菫は桜を扱うように、クラスメイト一人一人に面倒見よく対応していく。


高校に入ってから、委員長がクラスでの菫の呼び名になった。


原因は超が付くくらいいい加減な担任のせいだったが、菫はこの委員長という呼称を気に入っていたりもした。


周りから頼りにされている感じがしたし、名前より委員長の方が、みんなから気安く声をかけてもらえている。

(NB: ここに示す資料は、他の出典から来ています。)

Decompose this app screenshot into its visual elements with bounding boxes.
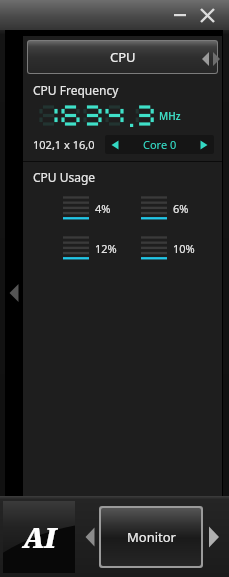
staticText: CPU Usage xyxy=(33,169,96,185)
button[interactable]: Previous section xyxy=(81,501,99,573)
button[interactable]: Next core xyxy=(195,136,213,153)
staticText: AI xyxy=(23,519,56,556)
button[interactable]: 6% xyxy=(141,195,211,221)
staticText: Monitor xyxy=(127,528,176,546)
button[interactable]: 10% xyxy=(141,235,211,261)
button[interactable]: Close xyxy=(195,3,219,27)
button[interactable]: Next tab xyxy=(211,50,222,68)
button[interactable]: Previous core xyxy=(106,136,124,153)
button[interactable]: Minimize xyxy=(169,4,191,26)
staticText: CPU xyxy=(110,48,136,66)
button[interactable]: Next section xyxy=(203,501,225,573)
button[interactable]: Collapse panel xyxy=(5,258,23,328)
staticText: 4% xyxy=(95,201,111,216)
staticText: CPU Frequency xyxy=(33,82,119,98)
button[interactable]: 4% xyxy=(63,195,141,221)
button[interactable]: Previous tab xyxy=(200,50,211,68)
button[interactable]: Monitor xyxy=(101,508,201,566)
staticText: 12% xyxy=(95,241,117,256)
staticText: Core 0 xyxy=(143,137,177,152)
staticText: 6% xyxy=(173,201,189,216)
button[interactable]: CPU xyxy=(28,41,217,73)
staticText: MHz xyxy=(159,109,181,123)
button[interactable]: 12% xyxy=(63,235,141,261)
staticText: 10% xyxy=(173,241,195,256)
button[interactable]: AI Suite home xyxy=(3,501,75,573)
staticText: 102,1 x 16,0 xyxy=(33,137,95,152)
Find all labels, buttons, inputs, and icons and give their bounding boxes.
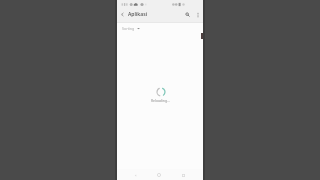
button[interactable]: Search xyxy=(182,8,193,21)
staticText: Reloading... xyxy=(151,98,170,103)
button[interactable]: More options xyxy=(193,8,202,21)
button[interactable]: Sorting xyxy=(122,26,140,31)
staticText: Aplikasi xyxy=(128,11,148,18)
staticText: Sorting xyxy=(122,26,135,31)
button[interactable]: Recent apps xyxy=(178,170,188,180)
button[interactable]: Back xyxy=(117,8,128,21)
button[interactable]: Home xyxy=(154,170,164,180)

「菫、宿題とか見せるの嫌だったら意思表示しなさいよ。」


理沙の耳打ちに、菫は静かに首を振った。


「嫌だったら、ちゃんと言うよ。平気だからだよ。みんな優しいし。」


そう、中学校のときは宿題や予習を見せるのに抵抗があった。


菫だって人間だ。間違えることも多々ある。


中学校のときは、間違えると周りから嘘を教えたとひどく責められた。菫が最初に間違えいてるかもよと忠告していても。


今は違う。みんなでノートを見せ合って確認することがメインだ。


菫の答えは他の人より信頼されていたが、三人以上一致しているのが前提だった。


そのわいわいとノートを見せ合う感じも、菫は楽しんでいた。みんなで協力し合う感じが好きだった。